結局、裁判所から歩いて約20分程度、帰路につく弁護士を取り囲み、ひとことのコメントも取れなかった。
「寒いなか、朝からずっと待ってたのに。まったくの空振り。やってられないよね……」
在阪放送局の取材クルーは憔悴しきった様子でこう語る。この日、神戸市内の気温は約13度という寒空。朝から夕方まで待たされて何のネタもない。ののちゃんではないが“号泣”したくもなろう。混乱を避けるために動員された警察官も同じだ。
「一般の市民の方も、報道陣の方も、とにかくけががないように……。むちゃな取材はやめて下さいね」
警備にあたる警察官のひとりは、歩道に出て撮影するカメラマンに注意する。心なしかその声はどこか疲れを帯びていた。
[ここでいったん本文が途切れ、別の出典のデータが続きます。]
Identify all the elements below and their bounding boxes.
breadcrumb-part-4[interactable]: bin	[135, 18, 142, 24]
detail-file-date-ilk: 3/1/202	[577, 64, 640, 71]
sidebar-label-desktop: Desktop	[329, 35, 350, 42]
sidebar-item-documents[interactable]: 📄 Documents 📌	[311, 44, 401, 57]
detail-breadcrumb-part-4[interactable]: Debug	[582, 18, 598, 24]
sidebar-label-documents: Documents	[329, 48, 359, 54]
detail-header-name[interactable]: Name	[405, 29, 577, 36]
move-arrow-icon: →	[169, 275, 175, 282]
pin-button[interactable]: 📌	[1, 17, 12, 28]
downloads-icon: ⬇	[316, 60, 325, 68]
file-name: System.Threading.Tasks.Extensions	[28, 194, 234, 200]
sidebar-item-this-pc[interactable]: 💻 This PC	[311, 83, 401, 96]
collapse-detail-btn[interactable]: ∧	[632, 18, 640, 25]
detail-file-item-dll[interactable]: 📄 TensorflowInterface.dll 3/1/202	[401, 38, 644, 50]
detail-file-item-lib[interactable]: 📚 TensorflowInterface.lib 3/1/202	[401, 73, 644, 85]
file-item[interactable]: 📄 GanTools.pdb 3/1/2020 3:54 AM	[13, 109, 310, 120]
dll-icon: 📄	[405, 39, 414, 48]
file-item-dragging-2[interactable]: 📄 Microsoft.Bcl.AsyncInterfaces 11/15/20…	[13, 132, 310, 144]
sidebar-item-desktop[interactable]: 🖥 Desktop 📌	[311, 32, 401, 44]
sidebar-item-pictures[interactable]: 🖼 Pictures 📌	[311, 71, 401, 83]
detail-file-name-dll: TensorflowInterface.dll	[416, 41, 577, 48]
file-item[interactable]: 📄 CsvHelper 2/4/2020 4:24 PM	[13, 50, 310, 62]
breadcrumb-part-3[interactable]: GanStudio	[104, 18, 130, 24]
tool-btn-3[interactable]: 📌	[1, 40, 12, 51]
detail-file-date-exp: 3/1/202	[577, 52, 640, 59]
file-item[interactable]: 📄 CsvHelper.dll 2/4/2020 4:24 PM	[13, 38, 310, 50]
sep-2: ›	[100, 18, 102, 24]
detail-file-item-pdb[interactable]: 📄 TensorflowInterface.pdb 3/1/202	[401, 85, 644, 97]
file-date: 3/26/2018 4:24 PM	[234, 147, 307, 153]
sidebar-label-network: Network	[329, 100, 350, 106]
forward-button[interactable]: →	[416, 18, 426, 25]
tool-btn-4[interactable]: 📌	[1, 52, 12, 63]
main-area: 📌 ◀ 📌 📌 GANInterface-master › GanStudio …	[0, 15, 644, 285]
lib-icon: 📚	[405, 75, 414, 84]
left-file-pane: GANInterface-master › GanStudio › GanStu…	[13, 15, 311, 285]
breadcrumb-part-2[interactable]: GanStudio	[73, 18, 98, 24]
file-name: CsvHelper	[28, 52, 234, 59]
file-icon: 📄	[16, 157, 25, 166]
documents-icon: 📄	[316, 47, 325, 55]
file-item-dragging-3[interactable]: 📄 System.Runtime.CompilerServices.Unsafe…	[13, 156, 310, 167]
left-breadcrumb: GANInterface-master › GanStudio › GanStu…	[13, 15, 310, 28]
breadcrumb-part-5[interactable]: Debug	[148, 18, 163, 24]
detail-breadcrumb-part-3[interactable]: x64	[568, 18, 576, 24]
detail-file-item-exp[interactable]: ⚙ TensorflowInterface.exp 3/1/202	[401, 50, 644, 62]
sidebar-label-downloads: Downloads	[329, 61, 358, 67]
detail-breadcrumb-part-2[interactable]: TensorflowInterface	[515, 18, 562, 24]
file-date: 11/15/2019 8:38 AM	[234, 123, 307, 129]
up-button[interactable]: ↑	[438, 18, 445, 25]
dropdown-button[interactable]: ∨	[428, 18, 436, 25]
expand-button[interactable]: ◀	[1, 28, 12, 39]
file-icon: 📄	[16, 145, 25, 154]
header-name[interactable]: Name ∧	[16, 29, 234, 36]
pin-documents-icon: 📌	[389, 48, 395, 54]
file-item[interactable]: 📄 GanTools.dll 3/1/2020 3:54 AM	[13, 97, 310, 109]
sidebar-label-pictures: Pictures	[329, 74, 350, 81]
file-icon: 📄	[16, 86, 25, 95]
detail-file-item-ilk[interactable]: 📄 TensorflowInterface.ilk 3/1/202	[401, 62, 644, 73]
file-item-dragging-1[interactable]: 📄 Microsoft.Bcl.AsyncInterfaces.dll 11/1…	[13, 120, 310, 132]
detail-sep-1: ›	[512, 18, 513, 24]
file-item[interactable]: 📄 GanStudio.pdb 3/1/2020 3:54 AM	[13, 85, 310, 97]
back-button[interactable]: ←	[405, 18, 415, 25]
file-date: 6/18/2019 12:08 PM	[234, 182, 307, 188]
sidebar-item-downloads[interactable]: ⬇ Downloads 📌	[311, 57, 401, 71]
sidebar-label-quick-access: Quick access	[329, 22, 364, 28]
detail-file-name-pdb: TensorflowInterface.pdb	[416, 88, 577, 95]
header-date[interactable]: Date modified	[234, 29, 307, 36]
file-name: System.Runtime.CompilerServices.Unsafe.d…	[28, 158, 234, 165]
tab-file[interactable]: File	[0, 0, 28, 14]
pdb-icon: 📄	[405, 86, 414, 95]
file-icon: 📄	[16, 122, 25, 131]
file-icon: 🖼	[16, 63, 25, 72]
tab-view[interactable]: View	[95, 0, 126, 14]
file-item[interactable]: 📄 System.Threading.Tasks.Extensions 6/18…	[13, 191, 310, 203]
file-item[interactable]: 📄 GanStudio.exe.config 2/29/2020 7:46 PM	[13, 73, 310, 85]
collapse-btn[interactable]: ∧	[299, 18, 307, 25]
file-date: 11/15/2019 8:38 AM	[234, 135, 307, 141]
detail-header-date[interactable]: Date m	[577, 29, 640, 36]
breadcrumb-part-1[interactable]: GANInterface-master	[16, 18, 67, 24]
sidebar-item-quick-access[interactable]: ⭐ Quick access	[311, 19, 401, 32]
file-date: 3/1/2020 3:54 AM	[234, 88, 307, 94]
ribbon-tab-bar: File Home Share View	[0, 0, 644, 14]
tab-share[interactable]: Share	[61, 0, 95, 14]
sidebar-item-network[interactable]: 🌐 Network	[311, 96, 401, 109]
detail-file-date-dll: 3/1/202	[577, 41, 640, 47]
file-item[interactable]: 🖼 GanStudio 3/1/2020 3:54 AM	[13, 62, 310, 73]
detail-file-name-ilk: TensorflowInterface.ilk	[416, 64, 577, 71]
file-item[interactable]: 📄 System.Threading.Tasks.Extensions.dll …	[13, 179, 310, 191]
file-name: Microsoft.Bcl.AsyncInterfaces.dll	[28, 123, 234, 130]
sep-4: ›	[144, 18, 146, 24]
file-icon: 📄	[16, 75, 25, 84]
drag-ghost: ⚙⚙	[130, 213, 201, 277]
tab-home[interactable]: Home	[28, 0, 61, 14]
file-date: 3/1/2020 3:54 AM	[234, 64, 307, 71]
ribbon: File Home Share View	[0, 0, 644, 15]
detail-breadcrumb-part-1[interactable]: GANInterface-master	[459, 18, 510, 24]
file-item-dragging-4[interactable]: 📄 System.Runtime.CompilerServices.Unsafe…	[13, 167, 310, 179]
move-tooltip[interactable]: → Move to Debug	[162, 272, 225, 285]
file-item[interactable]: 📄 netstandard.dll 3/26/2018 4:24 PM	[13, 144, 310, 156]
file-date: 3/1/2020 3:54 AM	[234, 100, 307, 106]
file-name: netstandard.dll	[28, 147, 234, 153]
何の結果も出せず泣くに泣けない報道陣と、それに付き合わされる警察官とは対照的に、笑いが止まらなかったのが神戸地裁内の食堂と近隣の喫茶店だ。
「大事件? やさかい、大勢の人がコーヒーやご飯食べにきてくれてよかったわ。マスコミの人だけやのうて今日は傍聴に来た人も来てくれたさかい。師走前のええボーナスになったわ」
近隣の喫茶店店主がホクホク顔で話す。普段、平日の日中には裁判所近隣で事務所を構える弁護士やその事務員しか来ないというこの喫茶店だが、今日は満員御礼。せっかく来店した客に「お断り」しなければならないほどの盛況ぶりだった。
被告人欠席の初公判で、今なお、話題を席巻する“ののちゃん”元県議。本人出廷となれば、さらなる話題となることは間違いない。